◆ **Given data**:

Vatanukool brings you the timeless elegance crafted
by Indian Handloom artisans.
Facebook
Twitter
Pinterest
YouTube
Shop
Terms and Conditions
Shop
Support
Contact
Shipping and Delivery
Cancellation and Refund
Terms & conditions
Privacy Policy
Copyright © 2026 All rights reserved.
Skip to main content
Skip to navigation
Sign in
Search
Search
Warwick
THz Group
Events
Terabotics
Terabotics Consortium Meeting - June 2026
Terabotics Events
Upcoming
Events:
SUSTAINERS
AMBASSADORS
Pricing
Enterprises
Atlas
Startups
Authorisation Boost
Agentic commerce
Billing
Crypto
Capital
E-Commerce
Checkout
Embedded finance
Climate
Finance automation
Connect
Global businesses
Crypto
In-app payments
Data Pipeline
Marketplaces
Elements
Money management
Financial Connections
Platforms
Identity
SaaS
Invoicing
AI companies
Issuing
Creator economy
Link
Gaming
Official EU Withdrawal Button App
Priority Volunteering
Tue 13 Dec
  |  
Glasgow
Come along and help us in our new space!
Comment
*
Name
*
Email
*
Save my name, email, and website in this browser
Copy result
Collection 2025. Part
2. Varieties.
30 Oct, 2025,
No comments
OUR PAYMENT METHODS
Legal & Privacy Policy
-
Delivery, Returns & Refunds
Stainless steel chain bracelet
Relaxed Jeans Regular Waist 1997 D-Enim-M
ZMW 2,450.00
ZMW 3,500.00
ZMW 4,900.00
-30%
* * *
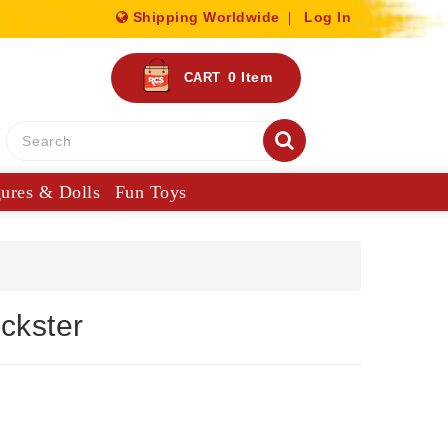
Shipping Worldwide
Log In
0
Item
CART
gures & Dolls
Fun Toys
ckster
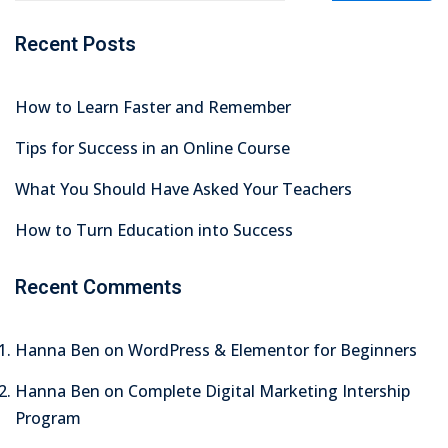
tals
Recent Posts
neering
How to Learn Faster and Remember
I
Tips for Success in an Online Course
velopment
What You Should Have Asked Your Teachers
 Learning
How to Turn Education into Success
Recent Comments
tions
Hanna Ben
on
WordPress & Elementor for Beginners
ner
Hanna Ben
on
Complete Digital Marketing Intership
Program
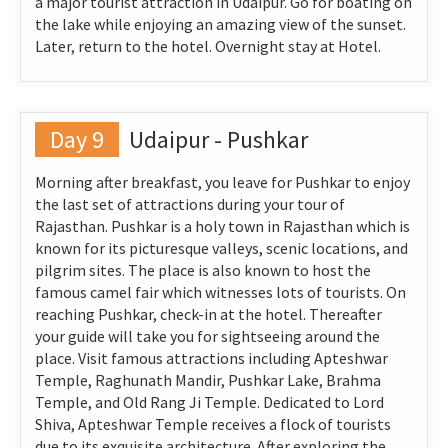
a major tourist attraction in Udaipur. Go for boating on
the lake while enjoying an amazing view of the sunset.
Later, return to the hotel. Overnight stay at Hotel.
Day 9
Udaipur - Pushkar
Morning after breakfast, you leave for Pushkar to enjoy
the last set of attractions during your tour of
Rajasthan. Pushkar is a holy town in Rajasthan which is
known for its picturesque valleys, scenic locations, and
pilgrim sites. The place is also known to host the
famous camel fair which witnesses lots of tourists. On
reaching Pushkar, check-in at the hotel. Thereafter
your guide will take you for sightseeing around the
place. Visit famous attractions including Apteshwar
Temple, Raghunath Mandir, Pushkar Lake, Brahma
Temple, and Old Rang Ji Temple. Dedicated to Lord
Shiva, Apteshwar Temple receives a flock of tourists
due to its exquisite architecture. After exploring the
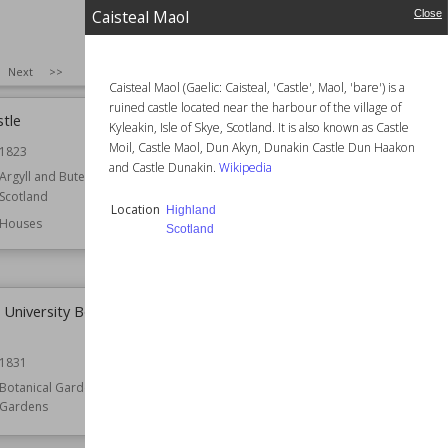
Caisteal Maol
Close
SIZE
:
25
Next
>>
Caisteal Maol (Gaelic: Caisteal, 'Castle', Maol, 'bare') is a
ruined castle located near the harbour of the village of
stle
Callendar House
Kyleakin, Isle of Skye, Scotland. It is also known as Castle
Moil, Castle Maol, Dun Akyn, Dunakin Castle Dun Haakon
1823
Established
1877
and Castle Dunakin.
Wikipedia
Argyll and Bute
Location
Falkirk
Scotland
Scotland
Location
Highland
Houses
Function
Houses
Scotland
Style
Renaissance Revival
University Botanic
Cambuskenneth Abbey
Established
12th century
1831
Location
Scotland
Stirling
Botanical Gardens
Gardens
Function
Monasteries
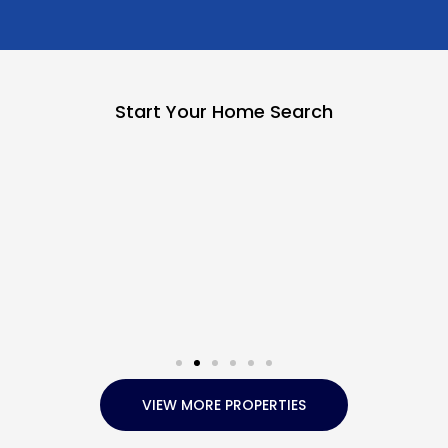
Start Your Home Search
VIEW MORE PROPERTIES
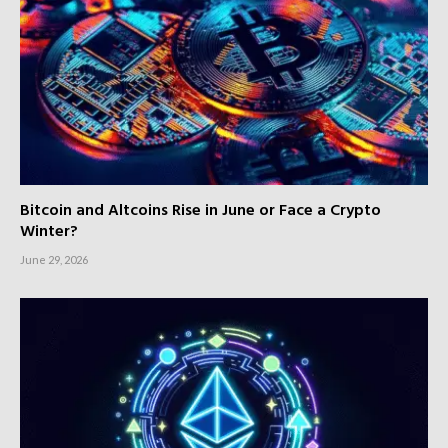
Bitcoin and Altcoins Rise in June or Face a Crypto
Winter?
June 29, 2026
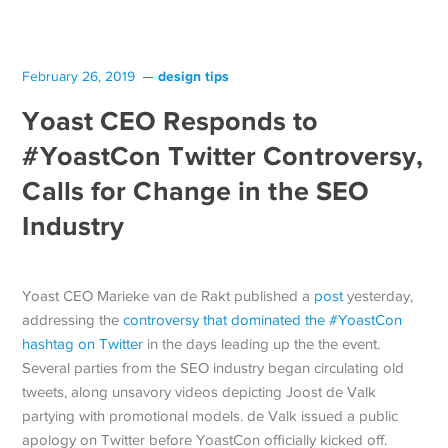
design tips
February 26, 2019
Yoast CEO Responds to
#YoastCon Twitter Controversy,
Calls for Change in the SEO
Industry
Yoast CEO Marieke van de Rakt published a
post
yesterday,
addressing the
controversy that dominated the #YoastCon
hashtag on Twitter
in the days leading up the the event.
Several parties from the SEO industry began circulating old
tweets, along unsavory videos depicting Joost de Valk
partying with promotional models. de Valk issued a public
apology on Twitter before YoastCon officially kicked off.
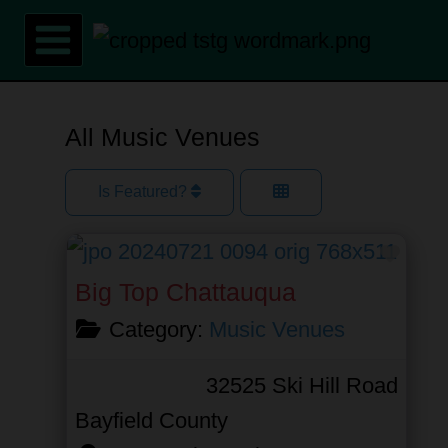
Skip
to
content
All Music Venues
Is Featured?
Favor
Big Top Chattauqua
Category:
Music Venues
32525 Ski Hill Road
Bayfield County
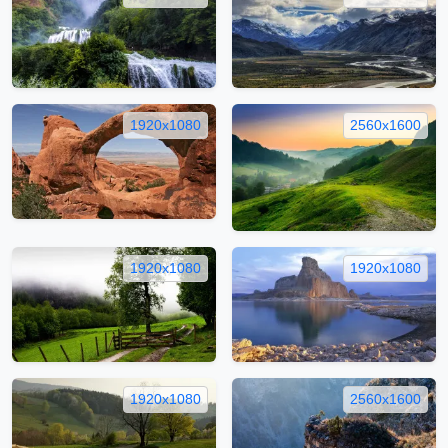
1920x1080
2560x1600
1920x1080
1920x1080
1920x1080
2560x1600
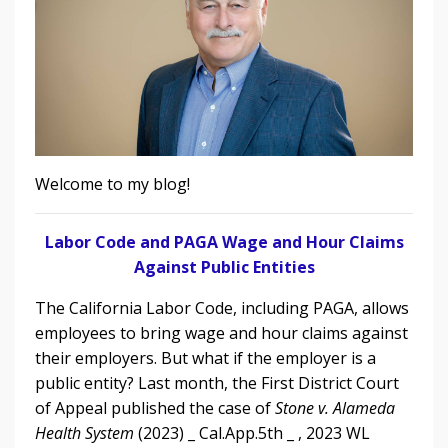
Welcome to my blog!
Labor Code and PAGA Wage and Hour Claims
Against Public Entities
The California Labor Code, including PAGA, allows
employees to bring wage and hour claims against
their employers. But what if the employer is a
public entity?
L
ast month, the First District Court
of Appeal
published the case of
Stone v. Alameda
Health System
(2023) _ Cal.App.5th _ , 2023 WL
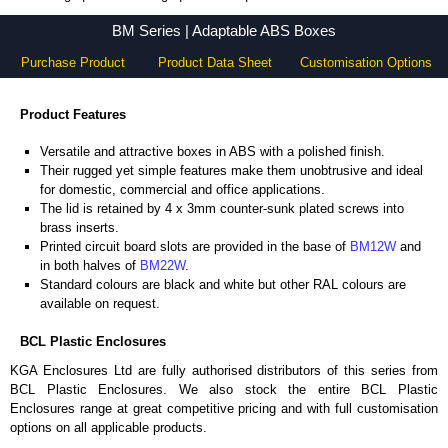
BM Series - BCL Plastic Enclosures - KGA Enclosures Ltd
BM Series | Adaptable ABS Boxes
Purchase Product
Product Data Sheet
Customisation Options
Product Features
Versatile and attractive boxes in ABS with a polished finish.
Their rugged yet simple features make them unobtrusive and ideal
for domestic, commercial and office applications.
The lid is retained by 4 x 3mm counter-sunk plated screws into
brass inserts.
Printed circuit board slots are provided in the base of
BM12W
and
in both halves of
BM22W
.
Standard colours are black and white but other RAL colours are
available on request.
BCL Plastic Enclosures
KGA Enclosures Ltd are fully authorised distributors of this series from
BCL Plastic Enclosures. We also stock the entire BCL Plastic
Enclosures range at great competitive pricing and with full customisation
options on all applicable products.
--
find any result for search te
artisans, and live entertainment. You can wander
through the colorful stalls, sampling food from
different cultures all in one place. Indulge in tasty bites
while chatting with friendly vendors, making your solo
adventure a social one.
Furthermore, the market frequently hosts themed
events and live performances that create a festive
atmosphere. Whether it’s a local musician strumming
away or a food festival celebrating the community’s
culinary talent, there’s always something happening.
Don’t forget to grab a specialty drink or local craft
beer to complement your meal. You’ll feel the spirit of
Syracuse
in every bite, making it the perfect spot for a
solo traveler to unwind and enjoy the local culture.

◆ **Work task**: In the listing above, locate the line with "Copyright © 2026 All rights reserved." and the line with "ZMW 4,900.00", then extract exactly those lines and every line between them, and nothing more.

◆ **Answer to the problem**:
Copyright © 2026 All rights reserved.
Skip to main content
Skip to navigation
Sign in
Search
Search
Warwick
THz Group
Events
Terabotics
Terabotics Consortium Meeting - June 2026
Terabotics Events
Upcoming
Events:
SUSTAINERS
AMBASSADORS
Pricing
Enterprises
Atlas
Startups
Authorisation Boost
Agentic commerce
Billing
Crypto
Capital
E-Commerce
Checkout
Embedded finance
Climate
Finance automation
Connect
Global businesses
Crypto
In-app payments
Data Pipeline
Marketplaces
Elements
Money management
Financial Connections
Platforms
Identity
SaaS
Invoicing
AI companies
Issuing
Creator economy
Link
Gaming
Official EU Withdrawal Button App
Priority Volunteering
Tue 13 Dec
  |  
Glasgow
Come along and help us in our new space!
Comment
*
Name
*
Email
*
Save my name, email, and website in this browser
Copy result
Collection 2025. Part
2. Varieties.
30 Oct, 2025,
No comments
OUR PAYMENT METHODS
Legal & Privacy Policy
-
Delivery, Returns & Refunds
Stainless steel chain bracelet
Relaxed Jeans Regular Waist 1997 D-Enim-M
ZMW 2,450.00
ZMW 3,500.00
ZMW 4,900.00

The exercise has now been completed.